Le même effet peut arriver si les femmes manient souvent leurs tettons. 1°. Les houpes nerveuses qui se trouvent au mamelon étant chatouillées, tiraillent le tissu spongieux & les vaisseaux sanguins ; ce tiraillement joint à l’action du sang de ce tissu, exprime le lait des vaisseaux sanguins & le fait couler. De plus, le chatouillement des mamelles produit des sensations voluptueuses, met en jeu les parties de la génération, lesquelles à leur tour réagissent sur les mamelles. On a vu des hommes qui en se maniant les mammelles se sont fait venir du lait par la même raison.

Il ne sera pas difficile d’expliquer pourquoi les vuidanges diminuent par l’écoulement du lait, & vice versa, & pourquoi elles augmentent par la suppression du lait ; le sang qui se décharge par une ouverture doit se décharger moins par une autre.
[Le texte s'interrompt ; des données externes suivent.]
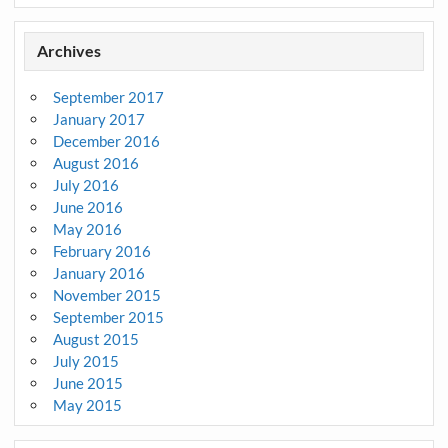
Archives
September 2017
January 2017
December 2016
August 2016
July 2016
June 2016
May 2016
February 2016
January 2016
November 2015
September 2015
August 2015
July 2015
June 2015
May 2015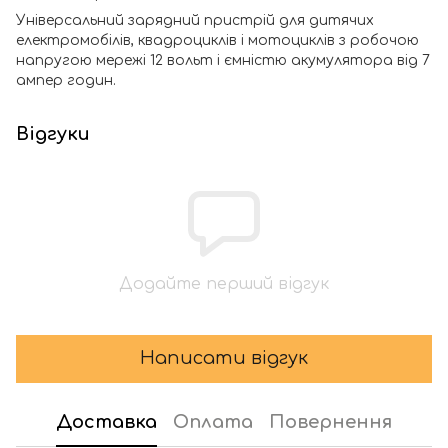
Універсальний зарядний пристрій для дитячих
електромобілів, квадроциклів і мотоциклів з робочою
напругою мережі 12 вольт і ємністю акумулятора від 7
ампер годин.
Відгуки
Додайте перший відгук
Написати відгук
Доставка
Оплата
Повернення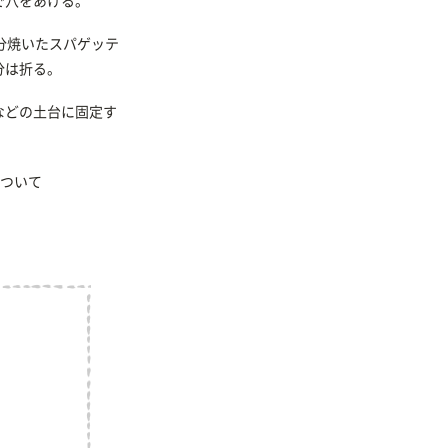
で穴をあける。
分焼いたスパゲッテ
分は折る。
などの土台に固定す
ついて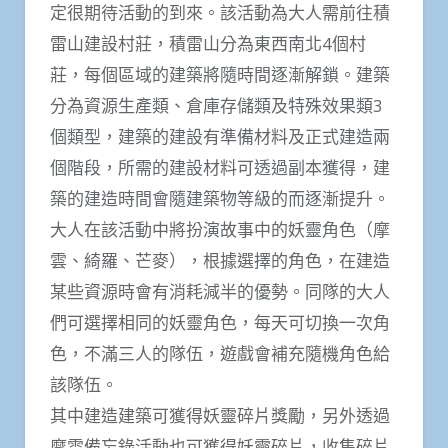
定很期待活動的到來。該活動為大人需前往積
雷山建設村莊，積雷山分為東西南北4個村
莊，每個區域的建築將隨時間逐漸解鎖。建築
分為資源生產類、倉庫存儲類及特殊效果類3
個類型，建築的建設有準備材料及正式建造兩
個階段，所需的建設材料可透過副本獲得，建
築的建造時間會隨建築物等級的而逐漸提升。
大人在該活動中將扮演故事中的妖靈角色（摩
雲、綺羅、芒麥），根據選擇的角色，在建造
某些資源時會有消耗減半的優勢。同隊的大人
們可選擇相同的妖靈角色，每天可切換一次角
色，不滿三人的隊伍，遊戲會補充隨機角色給
該隊伍。
其中建造建築可獲得妖靈碎片獎勵，另外透過
摩雲備忘錄活動也可獲得妖靈碎片，收集碎片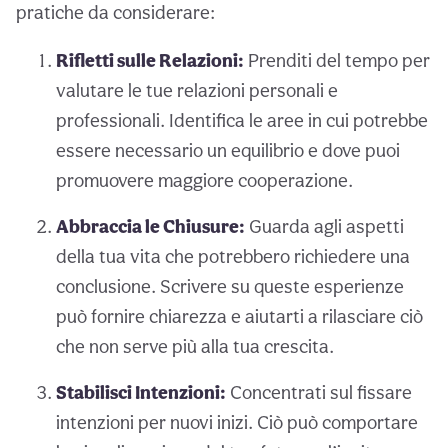
pratiche da considerare:
Rifletti sulle Relazioni:
Prenditi del tempo per
valutare le tue relazioni personali e
professionali. Identifica le aree in cui potrebbe
essere necessario un equilibrio e dove puoi
promuovere maggiore cooperazione.
Abbraccia le Chiusure:
Guarda agli aspetti
della tua vita che potrebbero richiedere una
conclusione. Scrivere su queste esperienze
può fornire chiarezza e aiutarti a rilasciare ciò
che non serve più alla tua crescita.
Stabilisci Intenzioni:
Concentrati sul fissare
intenzioni per nuovi inizi. Ciò può comportare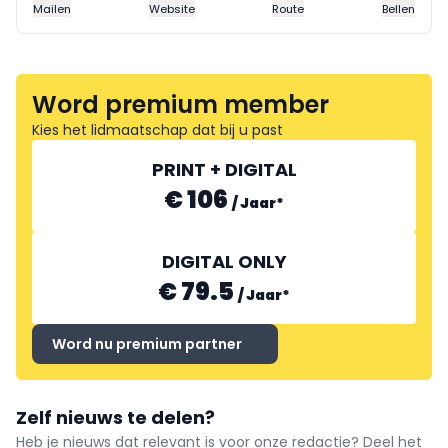
Mailen
Website
Route
Bellen
Word premium member
Kies het lidmaatschap dat bij u past
PRINT + DIGITAL
€ 106
/
Jaar
*
DIGITAL ONLY
€ 79.5
/
Jaar
*
Word nu premium partner
Zelf nieuws te delen?
Heb je nieuws dat relevant is voor onze redactie? Deel het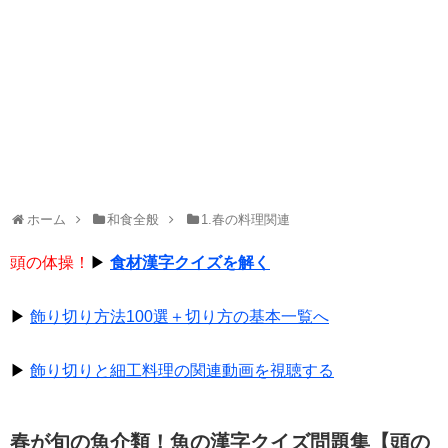
ホーム
和食全般
1.春の料理関連
頭の体操！
▶
食材漢字クイズを解く
▶
飾り切り方法100選＋切り方の基本一覧へ
▶
飾り切りと細工料理の関連動画を視聴する
春が旬の魚介類！魚の漢字クイズ問題集【頭の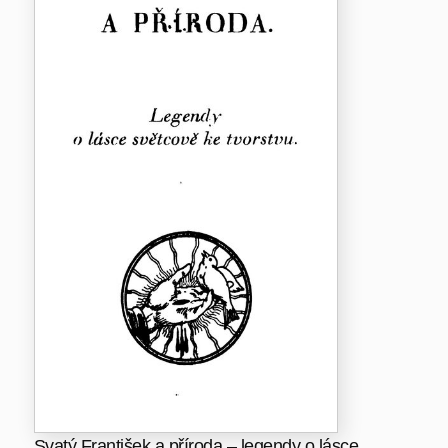
Svatý František a příroda – legendy o lásce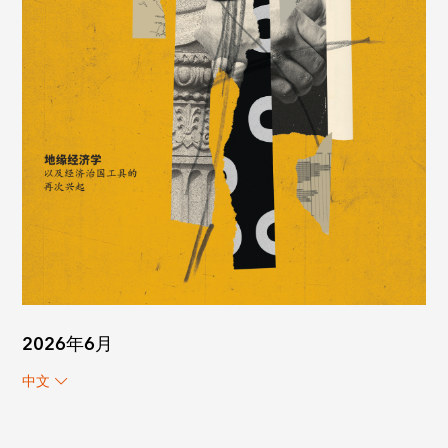
2026年6月
中文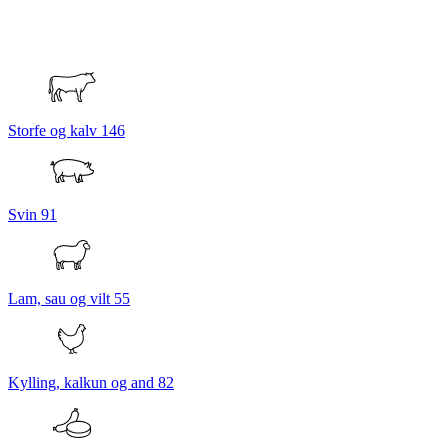
Storfe og kalv
146
Svin
91
Lam, sau og vilt
55
Kylling, kalkun og and
82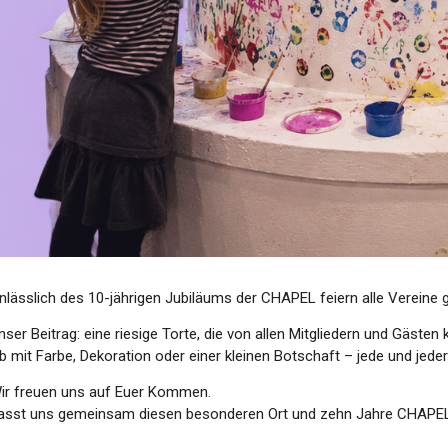
nlässlich des 10-jährigen Jubiläums der CHAPEL feiern alle Verein
nser Beitrag: eine riesige Torte, die von allen Mitgliedern und Gästen 
b mit Farbe, Dekoration oder einer kleinen Botschaft – jede und je
ir freuen uns auf Euer Kommen.
asst uns gemeinsam diesen besonderen Ort und zehn Jahre CHAPEL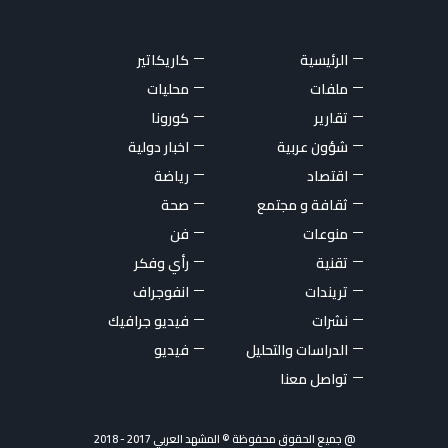
الرئيسية
كاريكاتير
ملفات
محليات
تقارير
كورونا
شؤون عربية
اخبار دولية
اقتصاد
رياضة
ثقافة و مجتمع
صحة
منوعات
فن
تقنية
رأي وفكر
تريندات
انفوجراف
نشرات
فيديو جرافيك
الدراسات والتحليل
فيديو
تواصل معنا
@ جميع الحقوق محفوظة © المشهد العربي 2017 - 2018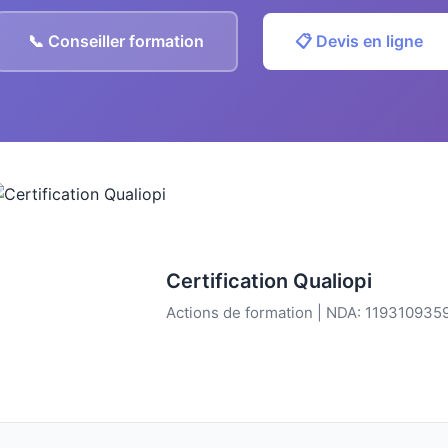
📞 Conseiller formation
📋 Devis en ligne
Certification Qualiopi
Actions de formation | NDA: 119310935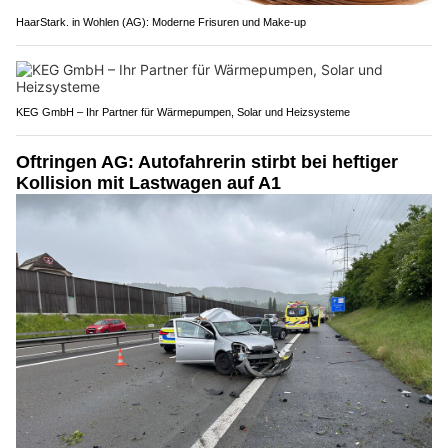
HaarStark. in Wohlen (AG): Moderne Frisuren und Make-up
KEG GmbH – Ihr Partner für Wärmepumpen, Solar und Heizsysteme
Oftringen AG: Autofahrerin stirbt bei heftiger
Kollision mit Lastwagen auf A1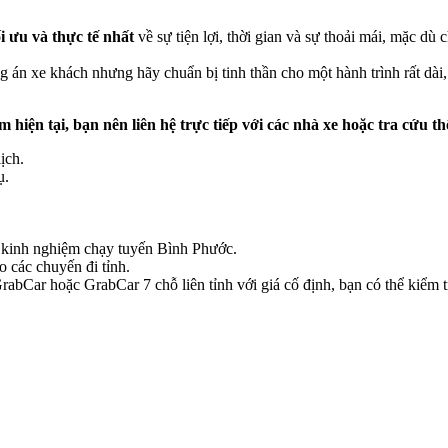
ối ưu và thực tế nhất
về sự tiện lợi, thời gian và sự thoải mái, mặc d
g án xe khách nhưng hãy chuẩn bị tinh thần cho một hành trình rất dài,
iểm hiện tại, bạn nên liên hệ trực tiếp với các nhà xe hoặc tra cứu t
ịch.
ụ.
có kinh nghiệm chạy tuyến Bình Phước.
o các chuyến đi tỉnh.
bCar hoặc GrabCar 7 chỗ liên tỉnh với giá cố định, bạn có thể kiểm tr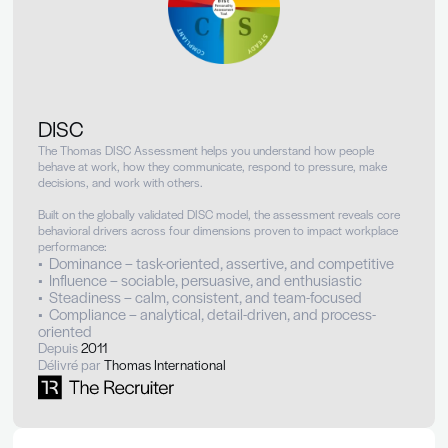
DISC
The Thomas DISC Assessment helps you understand how peo
behave at work, how they communicate, respond to pressure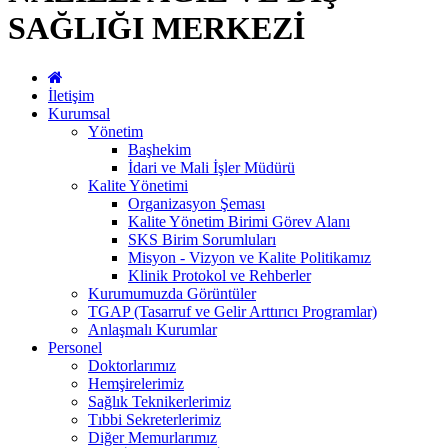
SAĞLIĞI MERKEZİ
İletişim
Kurumsal
Yönetim
Başhekim
İdari ve Mali İşler Müdürü
Kalite Yönetimi
Organizasyon Şeması
Kalite Yönetim Birimi Görev Alanı
SKS Birim Sorumluları
Misyon - Vizyon ve Kalite Politikamız
Klinik Protokol ve Rehberler
Kurumumuzda Görüntüler
TGAP (Tasarruf ve Gelir Arttırıcı Programlar)
Anlaşmalı Kurumlar
Personel
Doktorlarımız
Hemşirelerimiz
Sağlık Teknikerlerimiz
Tıbbi Sekreterlerimiz
Diğer Memurlarımız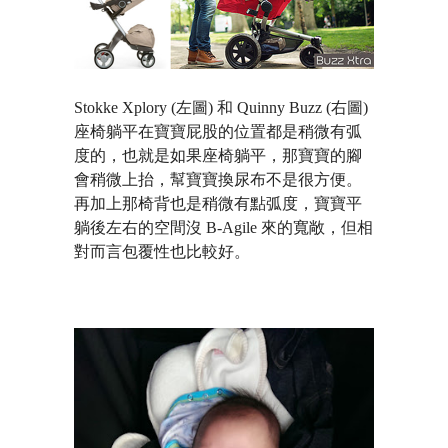
Stokke Xplory (左圖) 和 Quinny Buzz (右圖)
座椅躺平在寶寶屁股的位置都是稍微有弧
度的，也就是如果座椅躺平，那寶寶的腳
會稍微上抬，幫寶寶換尿布不是很方便。
再加上那椅背也是稍微有點弧度，寶寶平
躺後左右的空間沒 B-Agile 來的寬敞，但相
對而言包覆性也比較好。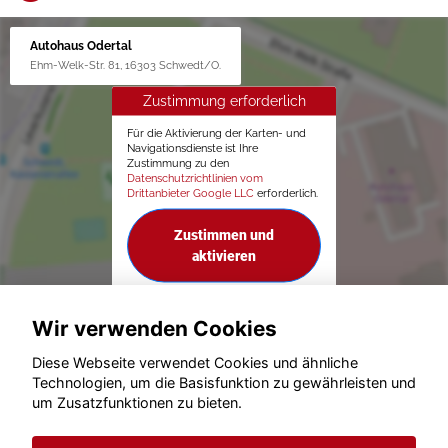
Autohaus Odertal
Ehm-Welk-Str. 81, 16303 Schwedt/O.
Zustimmung erforderlich
Für die Aktivierung der Karten- und
Navigationsdienste ist Ihre
Zustimmung zu den
Datenschutzrichtlinien vom
Drittanbieter Google LLC
erforderlich.
Zustimmen und
aktivieren
Wir verwenden Cookies
Diese Webseite verwendet Cookies und ähnliche
Technologien, um die Basisfunktion zu gewährleisten und
um Zusatzfunktionen zu bieten.
© konjunkturmotor.de GmbH 2020 - 2026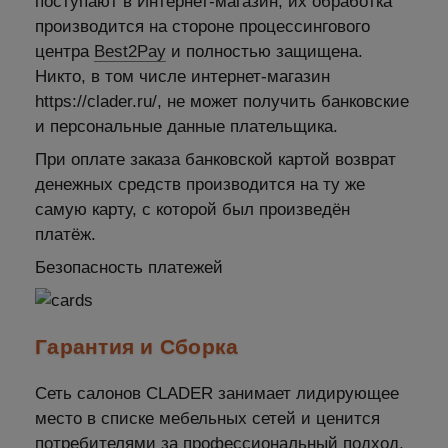
поступают в Интернет-магазин, их обработка
производится на стороне процессингового
центра
Best2Pay
и полностью защищена.
Никто, в том числе интернет-магазин
https://clader.ru/, не может получить банковские
и персональные данные плательщика.
При оплате заказа банковской картой возврат
денежных средств производится на ту же
самую карту, с которой был произведён
платёж.
Безопасность платежей
Гарантия и Сборка
Сеть салонов CLADER занимает лидирующее
место в списке мебельных сетей и ценится
потребителями за профессиональный подход,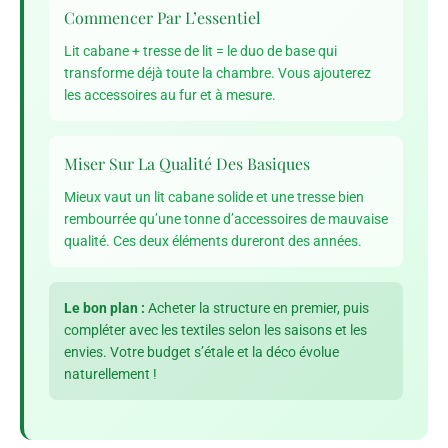
Commencer Par L’essentiel
Lit cabane + tresse de lit = le duo de base qui
transforme déjà toute la chambre. Vous ajouterez
les accessoires au fur et à mesure.
Miser Sur La Qualité Des Basiques
Mieux vaut un lit cabane solide et une tresse bien
rembourrée qu’une tonne d’accessoires de mauvaise
qualité. Ces deux éléments dureront des années.
Le bon plan :
Acheter la structure en premier, puis
compléter avec les textiles selon les saisons et les
envies. Votre budget s’étale et la déco évolue
naturellement !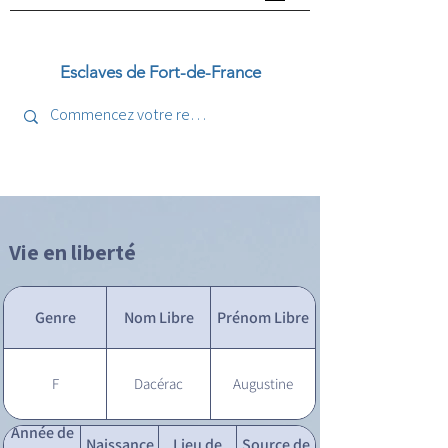
Esclaves de Fort-de-France
Vie en liberté
Genre
Nom Libre
Prénom Libre
F
Dacérac
Augustine
Année de
Naissance
Lieu de
Source de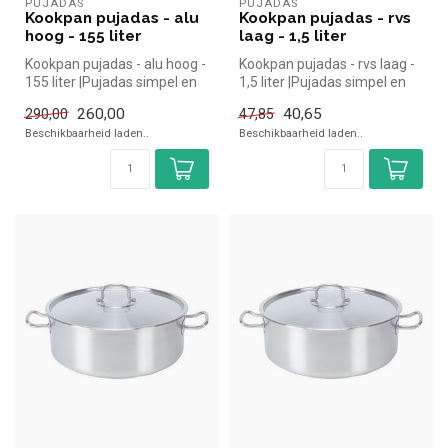
PUJADAS
PUJADAS
Kookpan pujadas - alu
Kookpan pujadas - rvs
hoog - 155 liter
laag - 1,5 liter
Kookpan pujadas - alu hoog -
Kookpan pujadas - rvs laag -
155 liter |Pujadas simpel en
1,5 liter |Pujadas simpel en
snel kopen voor in de ...
snel kopen voor in de ...
260,00
40,65
290,00
47,85
Beschikbaarheid laden..
Beschikbaarheid laden..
De tout ce que nous venons de dire, il s’ensuit encore que le soir durant la grossesse, la douleur, la tension, la dureté de la mamelle doivent augmenter. 1°. Les mouvemens que les femmes se donnent pendant le jour, font que le sang se porte en plus grande quantité vers les mamelles ; 2°. la chaleur diminue le soir, la pesanteur de l’air augmente, les pores se trouvent moins ouverts, la surface du corps se trouve plus comprimée : tout cela peut faire que le sang regorge vers les mamelles ; on ne doit pas être surpris si alors il en découle une liqueur séreuse, surtout dans les pays septentrionaux.

Voilà la réponse aux principaux phénomenes qui regardent les mamelles : la nature n’a pas exempté cette partie de ses jeux. Ordinairement les femmes n’ont que deux mamelles ; cependant Blasius, Walocus & Borrichius en ont remarqué trois. Thomas Bartholin parle d’une femme qui en avoit quatre. Jean Faber Lyneœus a fait la même remarque d’une femme de Rome, & toutes quatre étoient pleines de lait. Lamy, sur les observations duquel on peut compter, assure qu’il a vu quatre mamelles à une femme accouchée a l’hôtel-dieu, qui toutes rendoient du lait. Il y en avoit deux à la place ordinaire d’une grosseur médiocre, & deux autres immédiatement au-dessous beaucoup plus petites.

On lit dans un recueil de faits mémorables, composé par un moine de Corbie, & dont il est parlé dans la république des lettres Septembre 1686, qu’une paysanne qui vivoit en 1164 avoit quatre mamelles, deux devant & deux derriere, vis-à-vis les unes des autres, également pleines de lait ; & cette femme, ajoute-t-il, avoit eu déjà trois fois des jumeaux qui l’avoient tetté de part & d’autre : mais un fait unique si singulier rapporté par un amateur du merveilleux & dans un siecle de barbarie, ne mérite aucune croyance.

Pour ce qui regarde la grosseur & la grandeur des mamelles, elle est monstrueuse dans quelques personnes & dans quelque pays. Au cap de Bonne-Espérance & en Groenland, il y a des femmes qui les ont si grandes, qu’elles donnent à tetter à leurs enfans par-dessus l’épaule. Les mamelles des femmes de la terre des Papous & de la nouvelle Guinée sont semblablement si longues, qu’elles leur tombent sur le nombril, à ce que dit le Maire dans sa description de ces deux contrées. Cada Mosto, qui le premier

nous a certifié que les pays voisins de la ligne étoient couverts d’habitans, rapporte que les femmes des deserts de Zara font consister la beauté dans la longueur de leurs mamelles. Dans cette idée, à peine ont-elles douze ans qu’elles se serrent les mamelles avec des cordons, pour les faire descendre le plus bas qu’il est possible.

Outre les jeux que la nature exerce sur les mamelles, elle les a encore exposées à des maux terribles dont il ne s’agit pas de parler ici, c’est la triste besogne de la Medecine & de la Chirurgie.

Finissons cette physiologie des mamelles par quelques observations particulieres qui s’y rapportent directement.

Premiere observation. Pour bien voir exactement la structure des mamelles, outre le choix de la mamelle bien conditionnée, médiocrement ferme, d’un volume assez considérable dans une nourrice ou femme morte en couche, ou peu de tems après l’accouchement, il faut diviser le corps de la mamelle en deux parties par une section verticale qui doit se continuer sur le mamelon, pour le partager aussi suivant sa longueur, comme l’enseigne Morgagny, l’auteur à qui l’on doit le plus de recherches sur cette matiere.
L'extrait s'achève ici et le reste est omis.